# Substitutes For Victory And Special Roast



## mfdes (16/1/08)

Hi all,

What are people using to sub either Victory or Special Roast in their brews? I adapt a few recipes that use them and generally just up the crystals or munich a bit to make up the colour. Is there any similarity between the results obtained with these and other medium roasted malts like amber malt?
Failing that, is anybody importing Briess malts in Australia?

MFS


----------



## goatherder (16/1/08)

I believe Brown Malt is a good sub for Special Roast and Amber Malt for Victory. I haven't tried the Briess malts so I can't verify this personally.


----------



## steve_flack (17/1/08)

I asked Jamil Zainasheff this same question and he suggested biscuit malt as a sub for victory. He said Special Roast was a harder one to sub for but suggested Amber malt.


----------



## mika (17/1/08)

Special roast, isn't that the Carafa Special ?


----------



## steve_flack (17/1/08)

No...completely different.


----------



## barneyhanway (17/1/08)

I was under the impression Victory == biscuit == amber. Special roast was something else I thought. Love to get hold of some.


----------



## braufrau (17/1/08)

I've never done it but I thought cara-aroma was considered a good sub for special B.
That's what craftbrewer says too linky
Victory is supposed to have a slight toasted biscuit aroma so amber would be a subst. but its a bit darker.


----------



## sanders4_ (17/1/08)

I'm also interested on hearing peoples opinions on a good sub for victory malt.

Found a malt comparison table during a previous search on this topic.

HERE

Might be helpful...

Other forum members suggested Munich II, Amber or Melanoidin malt as victory subs, but again, having never used it, can't say.

Wessmith had this info about victory:

Victory malt is a registered brand name of Breiss Malting in the US. It is an Amber style of malt giving biscuity flavours and aromas and at 28 Lovibond (75 EBC) ia about halfway between Joe White Amber at 45 EBC and TF Amber at 100 EBC. Use either and adjust for colour.

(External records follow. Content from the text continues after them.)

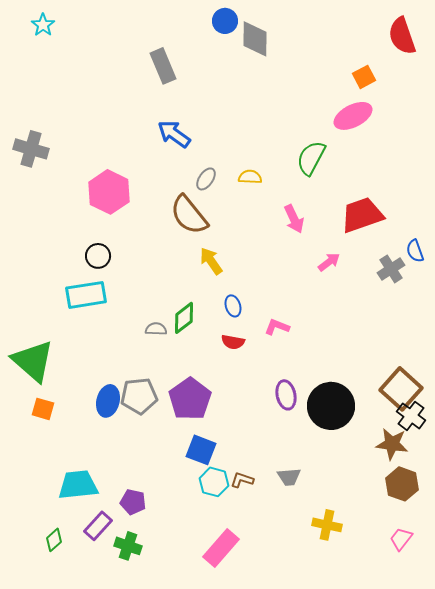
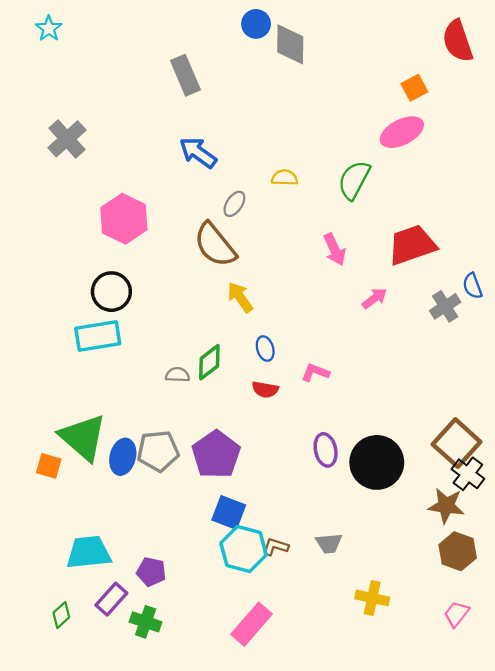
gray cross: (31, 149) -> (67, 139), moved, turned 32
yellow semicircle: (250, 177) -> (285, 178), moved
black circle: (98, 256) -> (111, 292), size x1.4
green triangle: (33, 361) -> (83, 437), moved
cyan hexagon: (214, 482) -> (244, 549), size x1.4

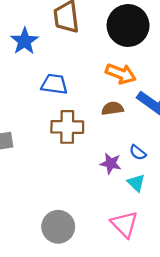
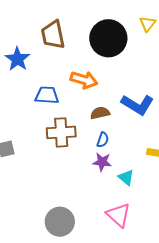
orange arrow: (121, 74) -> (84, 80), moved
blue semicircle: (138, 153) -> (103, 140), moved, turned -105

can find the original post Here


----------



## Doc (17/1/08)

I came up with CaraRed as a sub for Victory in my weekend recipe. 
Not sure how close it is, but the CaraRed I had was a lot fresher than the Amber I found.
Would be great to know as a lot of the Brewing Network Jamil recipes list Victory.

Doc


----------



## KoNG (17/1/08)

I'd say you have the EBC about right there Doc, i've got some carared and its around 50ebc i think (~47). but being a crystal i think your going to be a bit off in terms of flavour profile if using any decent amount..?
victory/amber malt not being a crystal - giving the dry biscuity (jamil's favourite word) flavours and the carared leaving you some sweetness.???


----------



## sanders4_ (17/1/08)

Doc, thats exactly why i'm after a close sub, Jamil and Palmer's newish book uses it for a lot of APA recipes.

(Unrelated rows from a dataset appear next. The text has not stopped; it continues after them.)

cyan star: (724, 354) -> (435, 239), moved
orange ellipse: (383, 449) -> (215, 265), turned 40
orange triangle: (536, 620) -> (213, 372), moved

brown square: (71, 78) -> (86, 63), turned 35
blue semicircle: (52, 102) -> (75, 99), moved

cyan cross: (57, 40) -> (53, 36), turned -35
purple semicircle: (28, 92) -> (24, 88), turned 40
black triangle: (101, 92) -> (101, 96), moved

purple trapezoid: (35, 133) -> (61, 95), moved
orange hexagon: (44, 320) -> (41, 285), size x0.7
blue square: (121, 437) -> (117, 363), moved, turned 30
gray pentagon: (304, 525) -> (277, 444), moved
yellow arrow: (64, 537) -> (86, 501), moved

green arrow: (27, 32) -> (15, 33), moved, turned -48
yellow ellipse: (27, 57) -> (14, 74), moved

steve_flack said Jamil suggested a biscuit malt, does craftbrewer sell a biscuit malt? Don't recall seeing one and can't check atm.


----------



## Sammus (17/1/08)

Use TF Amber for Special Roast and JW Amber for Victory

According to BeerSmith, 
Victory = 49.3 EBC, JW Amber = 45.3 EBC
Special roast = 98.5 EBC, TF Amber = 100EBC

I know Thomas Fawcett malts are available from MHB (I think? - he might want to confirm this), not sure who else.


----------



## Ross (17/1/08)

sanders4_ said:


> Wessmith had this info about victory:
> 
> Victory malt is a registered brand name of Breiss Malting in the US. It is an Amber style of malt giving biscuity flavours and aromas and at 28 Lovibond (75 EBC) ia about halfway between Joe White Amber at 45 EBC and TF Amber at 100 EBC. Use either and adjust for colour.
> 
> can find the original post Here



Our Bairds amber is currently 85 EBC, so would be my guess as the closest substitute available here...

cheers Ross


----------



## Sammus (17/1/08)

braufrau said:


> I've never done it but I thought cara-aroma was considered a good sub for special B.
> That's what craftbrewer says too linky
> Victory is supposed to have a slight toasted biscuit aroma so amber would be a subst. but its a bit darker.

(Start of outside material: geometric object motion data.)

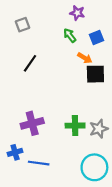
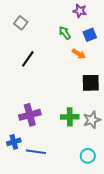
purple star: (77, 13) -> (80, 11), moved
gray square: (23, 25) -> (21, 23), turned -32
black square: (95, 74) -> (91, 83), moved
cyan circle: (94, 167) -> (88, 156), size x0.6

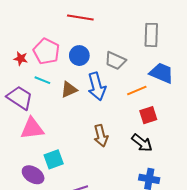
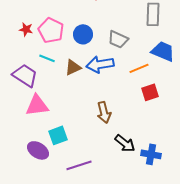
red star: (21, 59) -> (26, 29), moved
blue arrow: (97, 86) -> (100, 64), turned 96
black arrow: (142, 143) -> (125, 143), moved

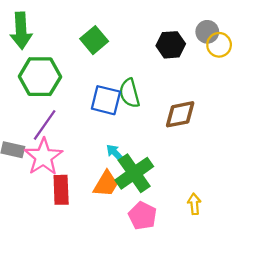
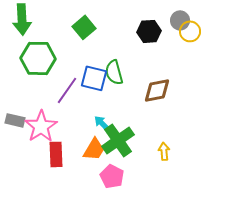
purple line: (45, 125) -> (67, 90), moved
yellow arrow: (194, 204) -> (164, 151), moved
pink pentagon: (142, 216) -> (112, 176), moved

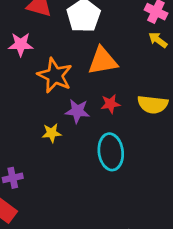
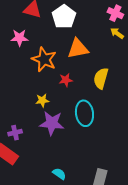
red star: (110, 104) -> (66, 80), moved
yellow semicircle: (153, 104) -> (101, 78), moved, turned 100
purple star: (77, 111) -> (52, 123), moved, size x1.4

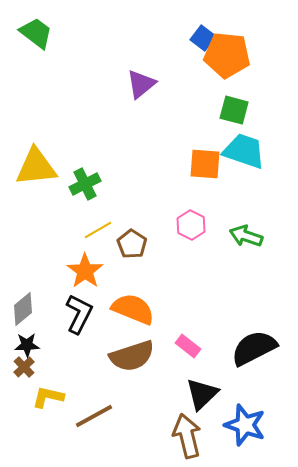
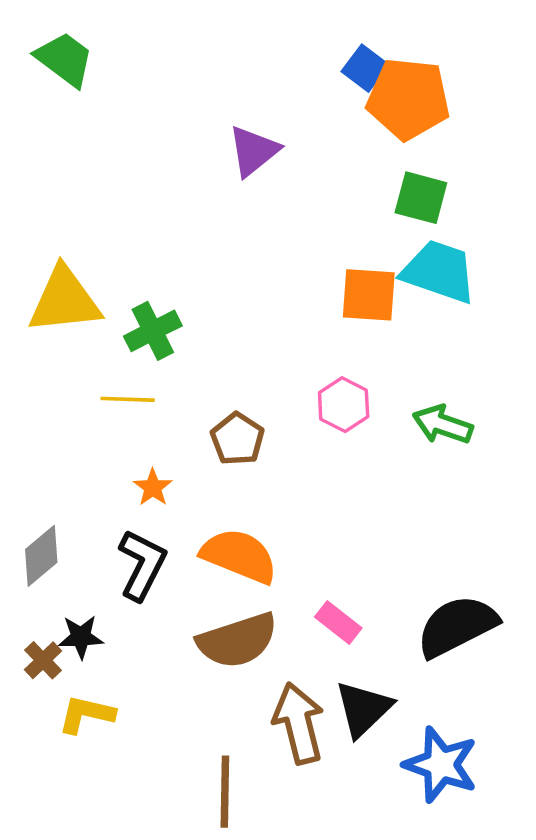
yellow line: (98, 230) -> (128, 399), moved, turned 32
orange star: (85, 271) -> (153, 487), size x0.6
black star: (27, 345) -> (81, 637), moved
brown line: (94, 416) -> (225, 792), moved, turned -60
brown arrow: (187, 436) -> (299, 723), moved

You are correct, but Special B is different to special roast


----------



## Ross (17/1/08)

Doc said:


> I came up with CaraRed as a sub for Victory in my weekend recipe.
> Not sure how close it is, but the CaraRed I had was a lot fresher than the Amber I found.
> Would be great to know as a lot of the Brewing Network Jamil recipes list Victory.
> 
> Doc



Hi Doc,

Carared is one of my favourite malts, but it's a pure light crystal, giving a rich honey aroma. It is nothing like Victory, which is an Amber style malt.

Cheers Ross


----------



## mikem108 (17/1/08)

Regarding malt substitution Jamil says the following

"Special Roast is probably the most difficult malt to try and find an exact replacement. That malt is toasty/bready and slightly tangy/sweet. The do some sort of double kilning process which makes the malt sour up just a tiny bit. It is very unusual. I generally tell people to just go with about 50% of some bready malt and 50% of some crystal 40L."


----------



## mfdes (17/1/08)

Thanks everyone. 
I guess it'll just be suck it and see :lol: . I'm trying to use less grains rather than more in my recipes, so may omit them entirely.

MFS


----------



## Thirsty Boy (18/1/08)

I did much the same as a couple of others and asked Jamil -

In my case about Victory and Biscuit - he said they were "similar" and you could sort of sub on for the other, but when I sent him the list of grains that G&G had available, he went with Bairds amber for Biscuit and guessed at JWM amber for victory

mikem108 - thats good info, I am sure I'l use that one of these days. Thanks


----------



## Stagger (18/1/08)

David Cryer Said this

American Victory Malt 

25 lovibond, Briess Malting 

A specialty grain used for its warm toasted character, mostly employed in English ales. Gives beer a slight red/amber tint when used in small amounts. It will improve body and head retention. 

Also check out http://www.briess.com/pdf/ONLY%20Customer%...t%20handout.pdf

It is a roasted malt but quite light in colour.

Ex Bairds Amber 100-140EBC or Brown 110EBC would offer a similar flavour.

Ex Weyermann Carared 40-50EBC and Melanoidin 60-80EBC give the reddish hue and biscuity flavour. I think using some Vienna 7-9EBC in conjunction with Carared 40-50EBC will also have an effect like this.

In summary if you want Nut Brown Ale toasty flavour use Amber/Brown or Melanoidin which gives dryer finish. If you want a red colour and a background biscuity flavour use Vienna/Carared or such like.



Cheers

Craig


----------



## neonmeate (18/1/08)

what about the belgian (brewferm) biscuit (19L) and aromatic(56L) that ESB/Dave's Homebrew North Sydney had in? the aromatic was a lot darker than usual, could be good for special roast? anyone tried these?


----------